Fotoğraf: AA arşiv
Türkiye Taşkömürü Kurumuna (TTK) bağlı Amasra Taşkömürü İşletme Müessesesi (TİM) maden ocağında 43 madencinin hayatını kaybettiği 14 Ekim 2022’deki iş cinayetiyle ilgili davanın ilk duruşma periyodu, 25-26-27-28 Nisan 2023’te Bartın Ağır Ceza Mahkemesi’nde görülecek.
Davada 8’i tutuklu 23 sanık yargılanıyor.
Çağdaş Hukukçular Derneği (ÇHD), bugün yaptığı yazılı açıklamayla duruşmaya çağrı yaptı.
“Teknik altyapı oluşturulmamıştı”
Dernek, açıklamasında, iş cinayetinin “göz göre göre yaşandığını” belirtti:
“43 işçinin ölümüne neden olan patlamanın göz göre göre yaşandığını; Sayıştay raporlarında öngörülen risklere rağmen, gerekli teknik alt yapı oluşturulmadan, havalandırma sistemi düzenlenmeden, yeterli yatırım yapılmadan, işçi sağlığı ve iş güvenliği önlemleri alınmadan yüksek metan seviyelerinde üretime devam edildiğini, personel eksikliğinin yıllardır giderilmediğini, eğitim ve denetim eksikliklerinin de katliama etkisi olduğunu gördük.
“Dosyaya sunulan, 31 Ekim 2022 tarihli bilirkişi raporunda katliamın birincil sorumluları olarak gösterilen; TTK Genel Müdürü, Müesseselerden Sorumlu Genel Müdür Yardımcısı hakkında birçok kez suç duyurusunda bulunduk.
Sanık sandalyesine oturması gereken TTK Genel Müdürlüğü’nün TBMM Araştırma Komisyonuna yaptığı sunumların TTK’nın savunmasına dönüştüğüne hatta daha da ileri gidilerek hayatını kaybeden işçileri suçlamak için sahte analizler oluşturulduğuna şahit olduk. Enerji ve Tabii Kaynaklar Bakanlığı’nın da TTK Genel Müdürlüğü düzeyindeki sorumlular hakkında soruşturma izni vermeyerek bu kötülüğe ortak olduğunu gördük.”
ÇHD, davanın eksik olduğunu, Enerji Bakanı ve TTK Genel Müdürü de dahil olmak üzere tüm sorumlular yargılanana kadar mücadeleye devam edeceklerini de ekledi.

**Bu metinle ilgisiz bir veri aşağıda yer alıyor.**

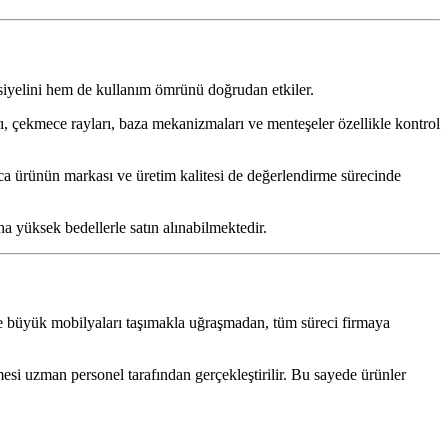
ansiyelini hem de kullanım ömrünü doğrudan etkiler.
ı, çekmece rayları, baza mekanizmaları ve menteşeler özellikle kontrol
rıca ürünün markası ve üretim kalitesi de değerlendirme sürecinde
a yüksek bedellerle satın alınabilmektedir.
 ve büyük mobilyaları taşımakla uğraşmadan, tüm süreci firmaya
si uzman personel tarafından gerçekleştirilir. Bu sayede ürünler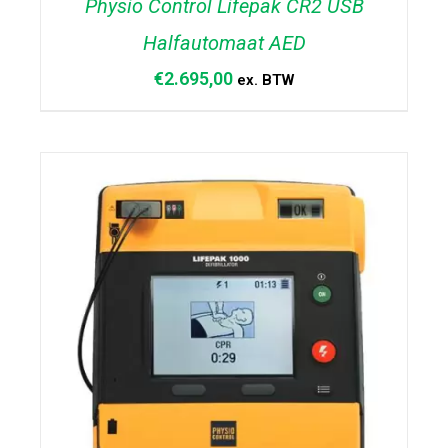
Physio Control Lifepak CR2 USB
Halfautomaat AED
€
2.695,00
ex. BTW
TOEVOEGEN AAN WINKELWAGEN
/
DETAILS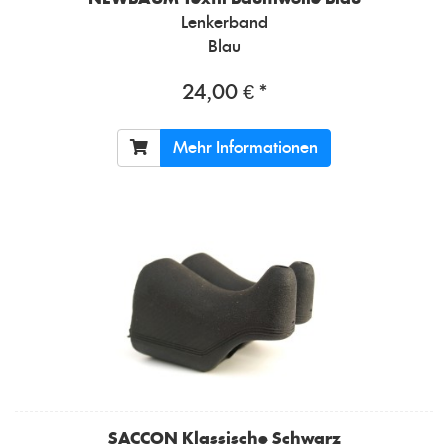
Lenkerband
Blau
24,00 € *
Mehr Informationen
SACCON
Klassische Schwarz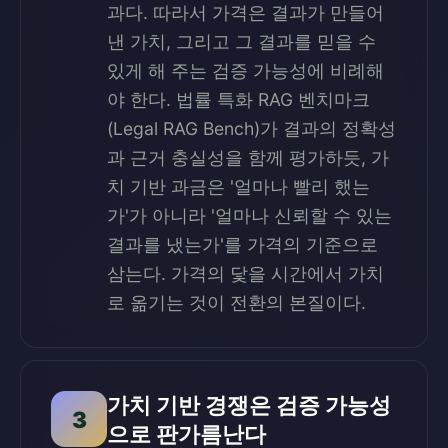
과다. 따라서 가격은 결과가 만들어
낸 가치, 그리고 그 결과를 믿을 수
있게 해 주는 검증 가능성에 비례해
야 한다. 법률 특화 RAG 벤치마크
(Legal RAG Bench)가 결과의 정확성
과 근거 충실성을 함께 평가하듯, 가
치 기반 과금은 '얼마나 빨리 했는
가'가 아니라 '얼마나 신뢰할 수 있는
결과를 냈는가'를 가격의 기준으로
삼는다. 가격의 닻을 시간에서 가치
로 옮기는 것이 전환의 본질이다.
가치 기반 경쟁은 검증 가능성
3
으로 판가름난다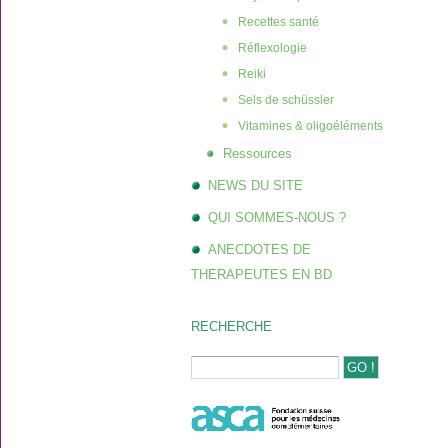
Recettes santé
Réflexologie
Reiki
Sels de schüssler
Vitamines & oligoéléments
Ressources
NEWS DU SITE
QUI SOMMES-NOUS ?
ANECDOTES DE
THERAPEUTES EN BD
RECHERCHE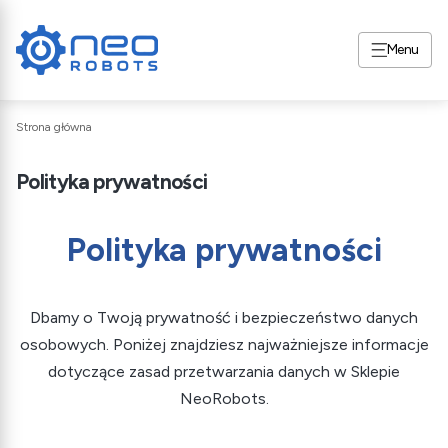
Menu
Strona główna
Polityka prywatności
Polityka prywatności
Dbamy o Twoją prywatność i bezpieczeństwo danych
osobowych. Poniżej znajdziesz najważniejsze informacje
dotyczące zasad przetwarzania danych w Sklepie
NeoRobots.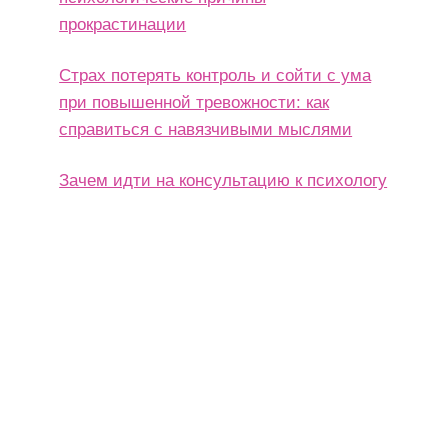
прокрастинации
Страх потерять контроль и сойти с ума
при повышенной тревожности: как
справиться с навязчивыми мыслями
Зачем идти на консультацию к психологу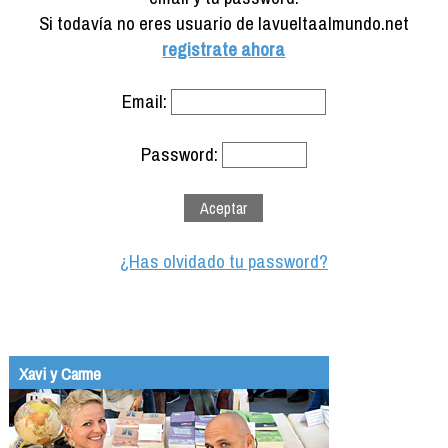
Formación
Si todavía no eres usuario de lavueltaalmundo.net
Info viajeros
registrate ahora
Contactar
Email:
Password:
¿Has olvidado tu password?
Xavi y Carme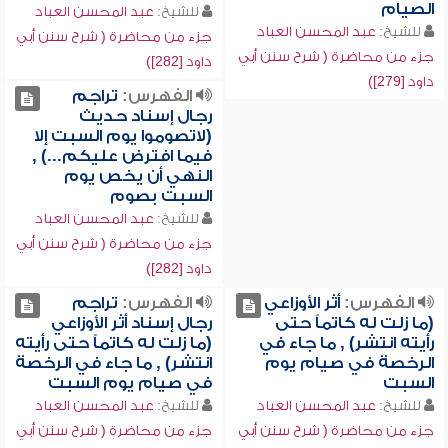
الصيام
للشيخ:
عبد المحسن العباد
للشيخ:
عبد المحسن العباد
جزء من محاضرة ( شرح سنن أبي
جزء من محاضرة ( شرح سنن أبي
داود [282])
داود [279])
الفهرس:
تراجم
رجال إسناد حديث
(لاتصوموا يوم السبت إلا
فيما افترض عليكم...) ,
النهي أن يخص يوم
السبت بصوم
للشيخ:
عبد المحسن العباد
جزء من محاضرة ( شرح سنن أبي
داود [282])
الفهرس:
أثر الأوزاعي
الفهرس:
تراجم
(ما زلت له كاتماً حتى
رجال إسناد أثر الأوزاعي
رأيته انتشر) , ما جاء في
(ما زلت له كاتماً حتى رأيته
الرخصة في صيام يوم
انتشر) , ما جاء في الرخصة
السبت
في صيام يوم السبت
للشيخ:
عبد المحسن العباد
للشيخ:
عبد المحسن العباد
جزء من محاضرة ( شرح سنن أبي
جزء من محاضرة ( شرح سنن أبي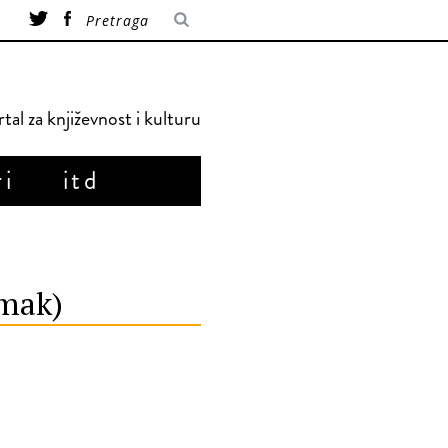
tal za književnost i kulturu
ri
itd
omak)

TIKLAYIN - Bakanlıklar, müfettişler için soruşturma izni vermedi
TIKLAYIN - “Madendeki iş cinayetinde deliller incelenmeden iddianame yazıldı”
TIKLAYIN – İş cinayetinin olduğu madende bağımsız gözlemcilerle keşif yapılacak
- 31 Ekim 2022 tarihli bilirkişi raporunda katliamın ‘işçi sağlığı ve iş güvenliği önlemlerine aykırı şekilde yetersiz teknik altyapı ve riskli çalışma koşullarında üretime devam edilmesi’ sebebiyle gerçekleştiği, bu durumun başlıca sorumlularının TTK Genel Müdürlüğü düzeyindeki yetkililer ve Amasra Taşkömürü İşletmesi’nin yönetim kademesi olduğu tespit edilmişti.